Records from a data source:
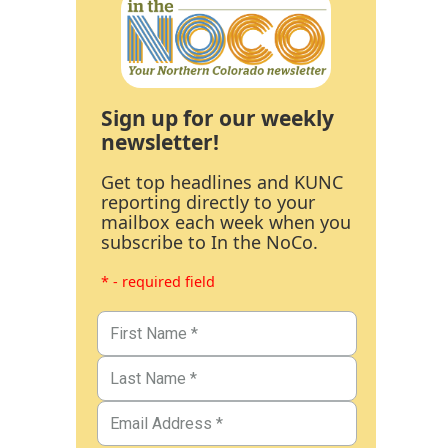
Sign up for our weekly
newsletter!
Get top headlines and KUNC
reporting directly to your
mailbox each week when you
subscribe to In the NoCo.
* - required field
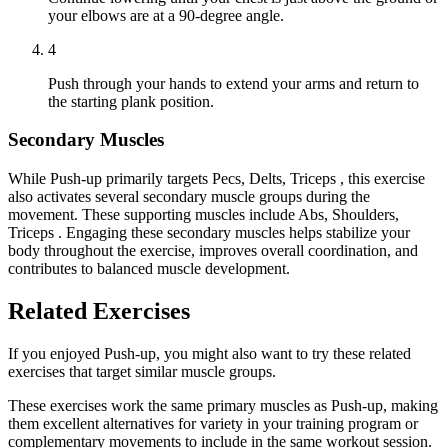
your elbows are at a 90-degree angle.
4
Push through your hands to extend your arms and return to
the starting plank position.
Secondary Muscles
While Push-up primarily targets Pecs, Delts, Triceps , this exercise
also activates several secondary muscle groups during the
movement. These supporting muscles include Abs, Shoulders,
Triceps . Engaging these secondary muscles helps stabilize your
body throughout the exercise, improves overall coordination, and
contributes to balanced muscle development.
Related Exercises
If you enjoyed Push-up, you might also want to try these related
exercises that target similar muscle groups.
These exercises work the same primary muscles as Push-up, making
them excellent alternatives for variety in your training program or
complementary movements to include in the same workout session.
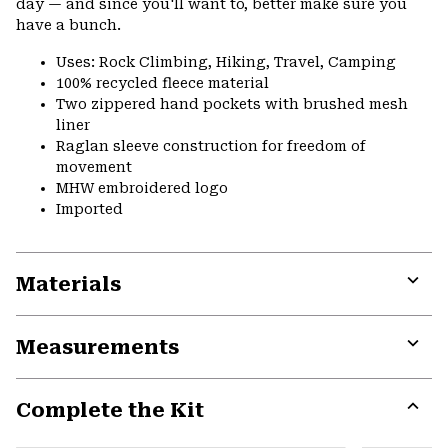
day — and since you'll want to, better make sure you
have a bunch.
Uses: Rock Climbing, Hiking, Travel, Camping
100% recycled fleece material
Two zippered hand pockets with brushed mesh
liner
Raglan sleeve construction for freedom of
movement
MHW embroidered logo
Imported
Materials
Expa
or
Measurements
colla
secti
Expa
or
Complete the Kit
colla
secti
Expa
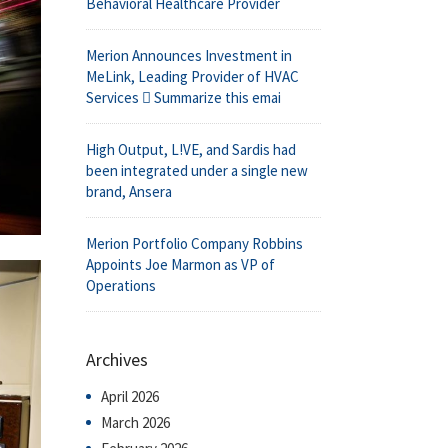
Behavioral Healthcare Provider
Merion Announces Investment in
MeLink, Leading Provider of HVAC
Services  Summarize this emai
High Output, L!VE, and Sardis had
been integrated under a single new
brand, Ansera
Merion Portfolio Company Robbins
Appoints Joe Marmon as VP of
Operations
Archives
April 2026
March 2026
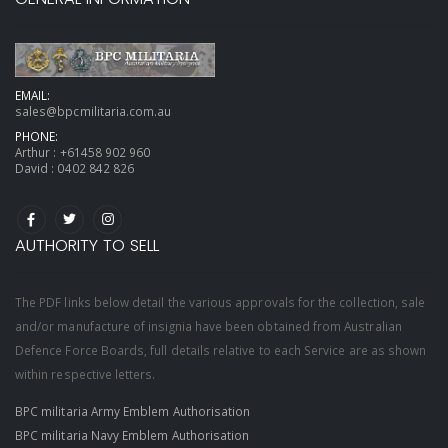
EMAIL:
sales@bpcmilitaria.com.au
PHONE:
Arthur :
+61458 902 960
David :
0402 842 826
AUTHORITY TO SELL
The PDF links below detail the various approvals for the collection, sale
and/or manufacture of insignia have been obtained from Australian
Defence Force Boards, full details relative to each Service are as shown
within respective letters.
BPC militaria Army Emblem Authorisation
BPC militaria Navy Emblem Authorisation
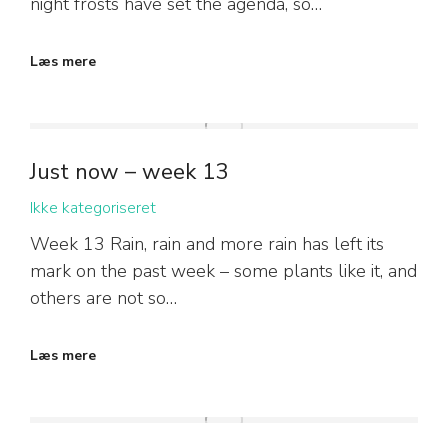
night frosts have set the agenda, so…
Læs mere
Just now – week 13
Ikke kategoriseret
Week 13 Rain, rain and more rain has left its
mark on the past week – some plants like it, and
others are not so…
Læs mere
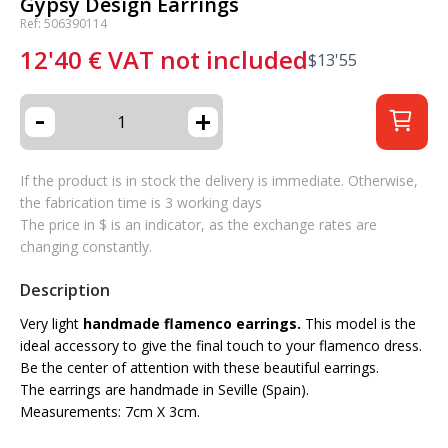
Gypsy Design Earrings
Ref: 506390114
12'40
€
VAT not included
$
13'55
-
+
If the product is in stock the delivery is immediate. Otherwise,
the fabrication time is 3 working days
The price in $ is an indicator, as the exchange rates are
changing constantly.
Description
Very light
handmade flamenco earrings.
This model is the
ideal accessory to give the final touch to your flamenco dress.
Be the center of attention with these beautiful earrings.
The earrings are handmade in Seville (Spain).
Measurements: 7cm X 3cm.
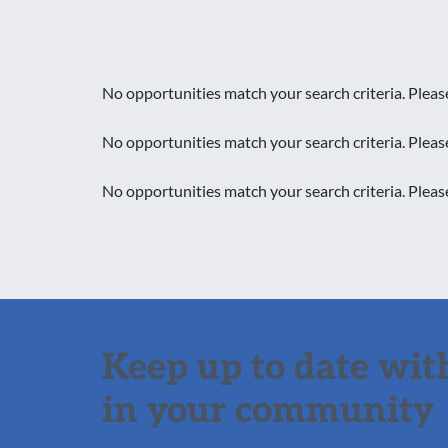
No opportunities match your search criteria. Pleas
No opportunities match your search criteria. Pleas
No opportunities match your search criteria. Pleas
Keep up to date with
in your community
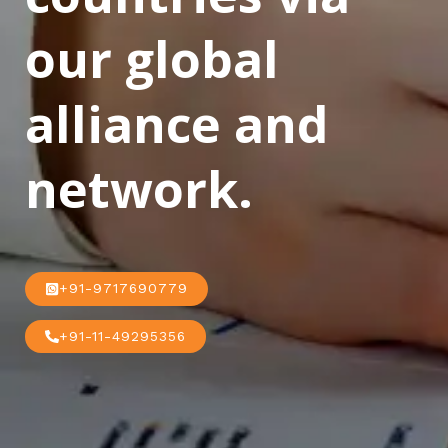
our global
alliance and
network.
+91-9717690779
+91-11-49295356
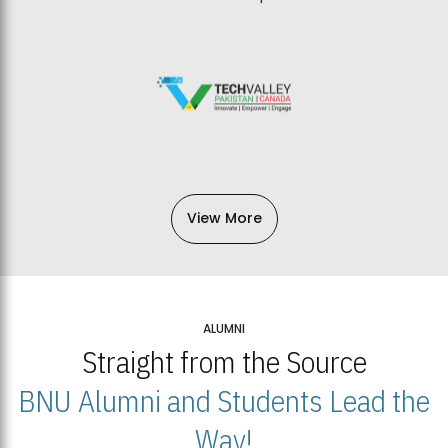
View More
ALUMNI
Straight from the Source
BNU Alumni and Students Lead the
Way!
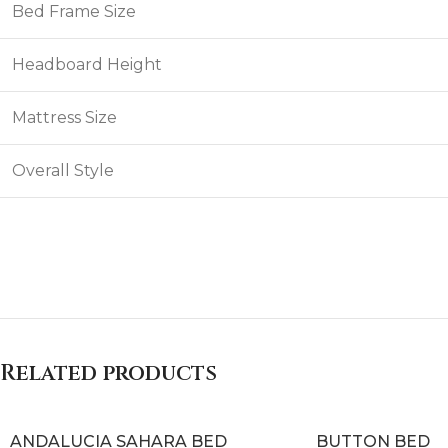
Bed Frame Size
Headboard Height
Mattress Size
Overall Style
Related products
ANDALUCIA SAHARA BED
BUTTON BED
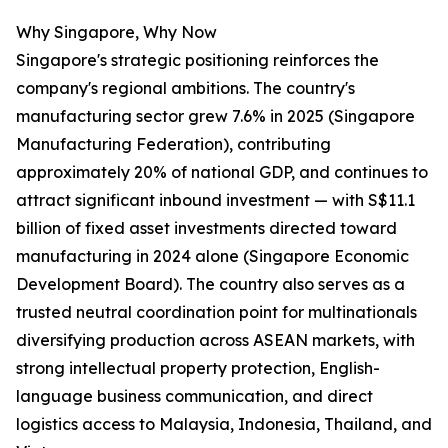
Why Singapore, Why Now
Singapore's strategic positioning reinforces the
company's regional ambitions. The country's
manufacturing sector grew 7.6% in 2025 (Singapore
Manufacturing Federation), contributing
approximately 20% of national GDP, and continues to
attract significant inbound investment — with S$11.1
billion of fixed asset investments directed toward
manufacturing in 2024 alone (Singapore Economic
Development Board). The country also serves as a
trusted neutral coordination point for multinationals
diversifying production across ASEAN markets, with
strong intellectual property protection, English-
language business communication, and direct
logistics access to Malaysia, Indonesia, Thailand, and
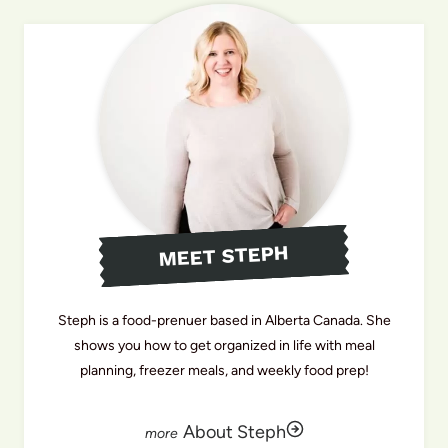
MEET STEPH
Steph is a food-prenuer based in Alberta Canada. She
shows you how to get organized in life with meal
planning, freezer meals, and weekly food prep!
About Steph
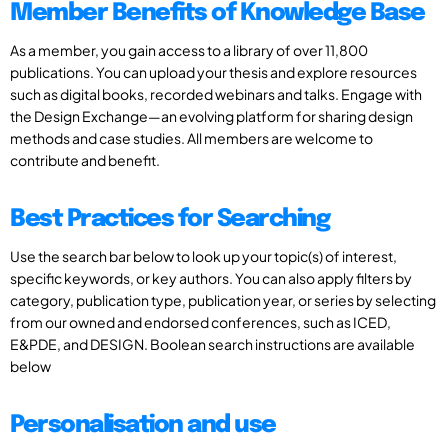
Member Benefits of Knowledge Base
As a member, you gain access to a library of over 11,800
publications. You can upload your thesis and explore resources
such as digital books, recorded webinars and talks. Engage with
the Design Exchange—an evolving platform for sharing design
methods and case studies. All members are welcome to
contribute and benefit.
Best Practices for Searching
Use the search bar below to look up your topic(s) of interest,
specific keywords, or key authors. You can also apply filters by
category, publication type, publication year, or series by selecting
from our owned and endorsed conferences, such as ICED,
E&PDE, and DESIGN. Boolean search instructions are available
below
Personalisation and use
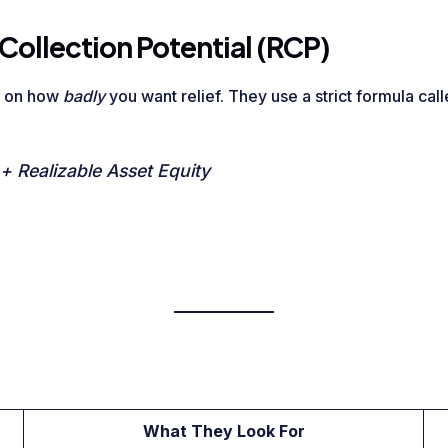
Collection Potential (RCP)
d on how
badly
you want relief. They use a strict formula cal
 Realizable Asset Equity
What They Look For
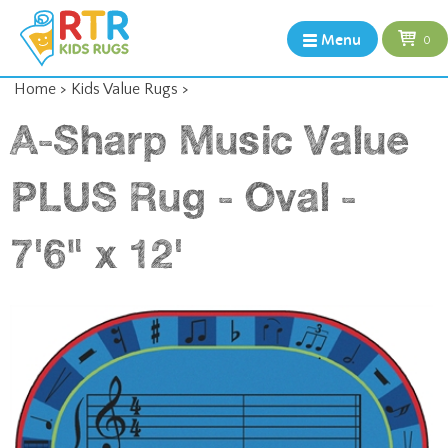
Menu
0
Home
>
Kids Value Rugs
>
A-Sharp Music Value
PLUS Rug - Oval -
7'6" x 12'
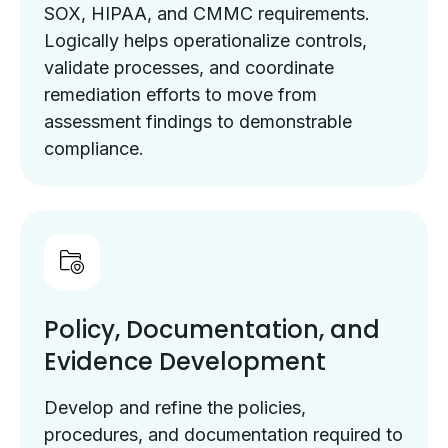
SOX, HIPAA, and CMMC requirements.
Logically helps operationalize controls,
validate processes, and coordinate
remediation efforts to move from
assessment findings to demonstrable
compliance.
Policy, Documentation, and
Evidence Development
Develop and refine the policies,
procedures, and documentation required to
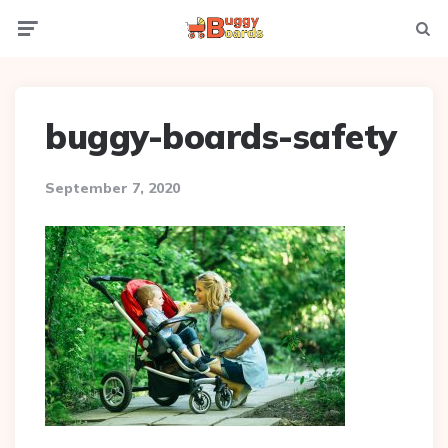
Menu
Searc
buggy-boards-safety
September 7, 2020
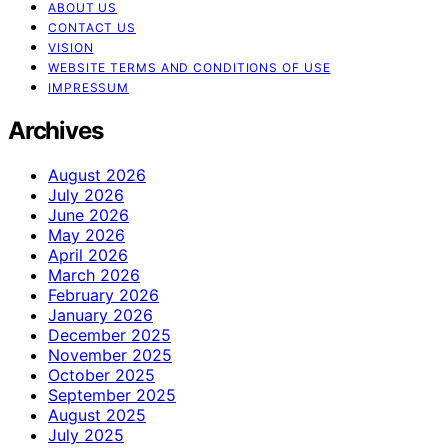
ABOUT US
CONTACT US
VISION
WEBSITE TERMS AND CONDITIONS OF USE
IMPRESSUM
Archives
August 2026
July 2026
June 2026
May 2026
April 2026
March 2026
February 2026
January 2026
December 2025
November 2025
October 2025
September 2025
August 2025
July 2025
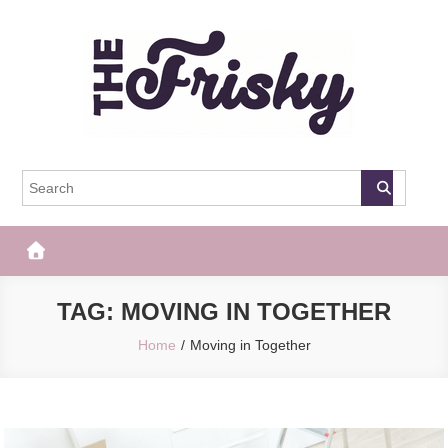
Skip
to
content
The Frisky
Popular Web Magazine
TAG:
MOVING IN TOGETHER
Home
Moving in Together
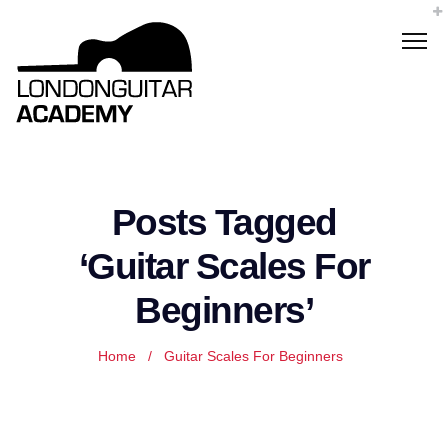
Posts Tagged
‘Guitar Scales For
Beginners’
Home
/
Guitar Scales For Beginners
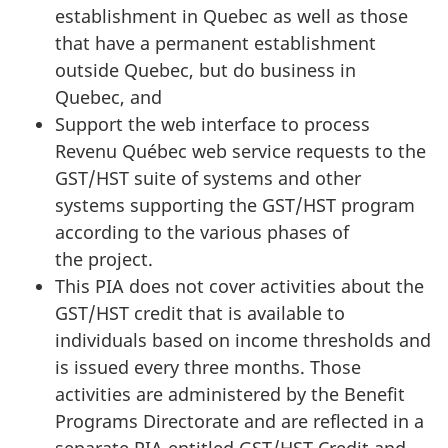
establishment in Quebec as well as those
that have a permanent establishment
outside Quebec, but do business in
Quebec, and
Support the web interface to process
Revenu Québec web service requests to the
GST/HST suite of systems and other
systems supporting the GST/HST program
according to the various phases of
the project.
This PIA does not cover activities about the
GST/HST credit that is available to
individuals based on income thresholds and
is issued every three months. Those
activities are administered by the Benefit
Programs Directorate and are reflected in a
separate PIA entitled GST/HST Credit and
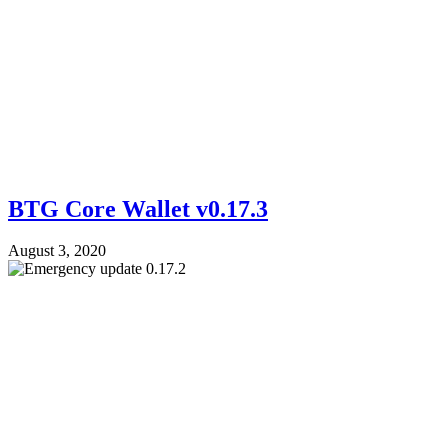
BTG Core Wallet v0.17.3
August 3, 2020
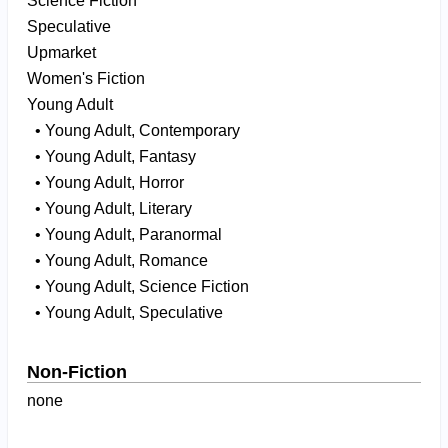
Science Fiction
Speculative
Upmarket
Women's Fiction
Young Adult
• Young Adult, Contemporary
• Young Adult, Fantasy
• Young Adult, Horror
• Young Adult, Literary
• Young Adult, Paranormal
• Young Adult, Romance
• Young Adult, Science Fiction
• Young Adult, Speculative
Non-Fiction
none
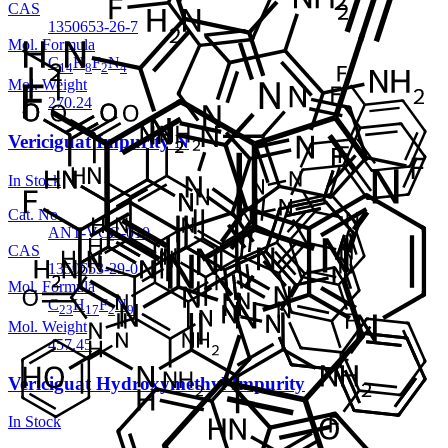
CAS
1350653-26-7
Mol. Formula
C
H
F
N
14
8
2
4
Mol. Weight
270.24
Vericiguat Impurity N
In Stock
Cat. No.
ANT-VCG-010
CAS
1350653-29-0
Mol. Formula
C
H
F
N
23
17
2
9
Mol. Weight
457.45
Vericiguat Hydroxymethyl Impurity
In Stock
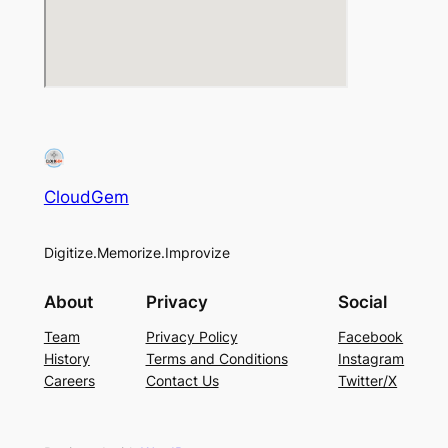
CloudGem
Digitize.Memorize.Improvize
About
Privacy
Social
Team
Privacy Policy
Facebook
History
Terms and Conditions
Instagram
Careers
Contact Us
Twitter/X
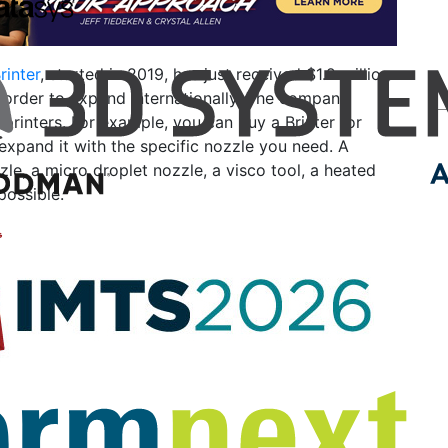
rinter
, started in 2019, has just received $1.2 million
 order to expand internationally. The company
rinters. For example, you can buy a Brinter for
xpand it with the specific nozzle you need. A
zle, a micro droplet nozzle, a visco tool, a heated
 possible.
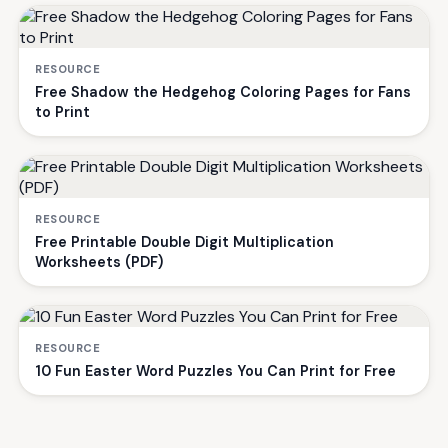
RESOURCE
Free Shadow the Hedgehog Coloring Pages for Fans
to Print
RESOURCE
Free Printable Double Digit Multiplication
Worksheets (PDF)
RESOURCE
10 Fun Easter Word Puzzles You Can Print for Free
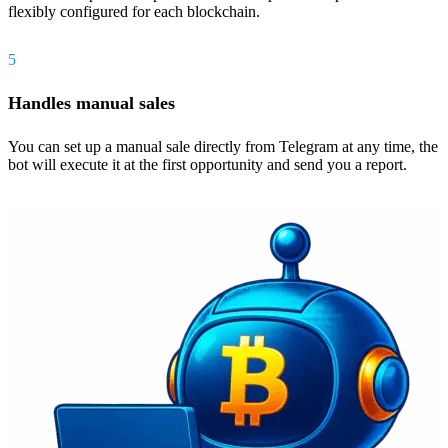
flexibly configured for each blockchain.
5
Handles manual sales
You can set up a manual sale directly from Telegram at any time, the
bot will execute it at the first opportunity and send you a report.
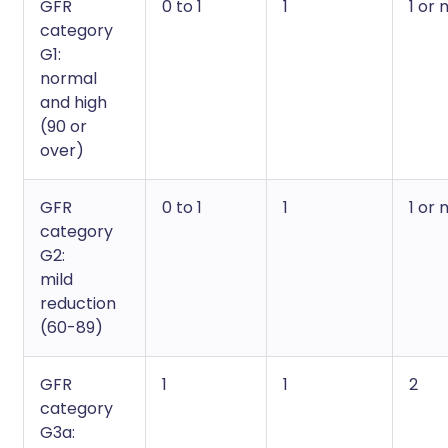
GFR
0 to 1
1
1 or
category
G1:
normal
and high
(90 or
over)
GFR
0 to 1
1
1 or
category
G2:
mild
reduction
(60-89)
GFR
1
1
2
category
G3a:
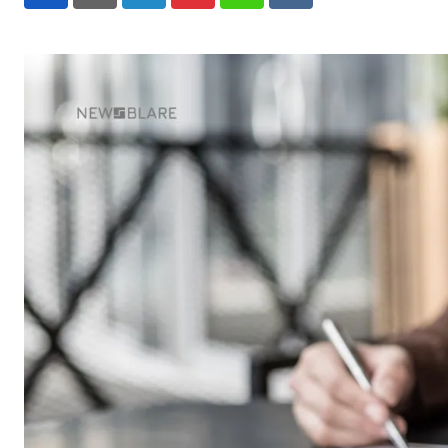
LinkedIn
Pinterest
Whatsapp
Reddit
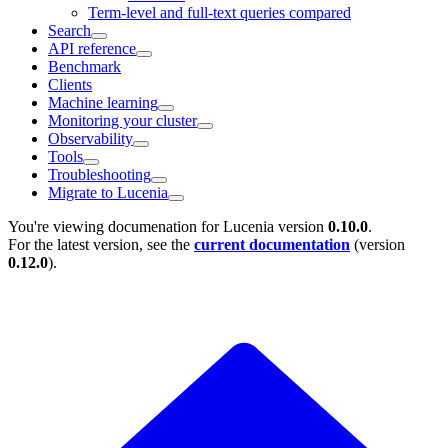
Term-level and full-text queries compared
Search
API reference
Benchmark
Clients
Machine learning
Monitoring your cluster
Observability
Tools
Troubleshooting
Migrate to Lucenia
You're viewing documenation for Lucenia version
0.10.0
.
For the latest version, see the
current documentation
(version
0.12.0
).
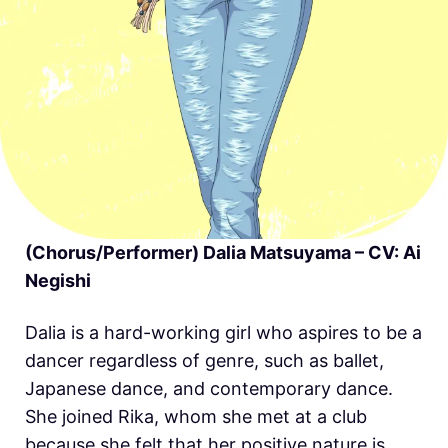
(Chorus/Performer) Dalia Matsuyama – CV: Ai
Negishi
Dalia is a hard-working girl who aspires to be a
dancer regardless of genre, such as ballet,
Japanese dance, and contemporary dance.
She joined Rika, whom she met at a club
because she felt that her positive nature is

## What the task asks:
Go through the entries above and report each line with the string "that" in it.

## Expected answer:
exercises that target similar muscle groups.
that have a permanent establishment
GST/HST credit that is available to
because she felt that her positive nature is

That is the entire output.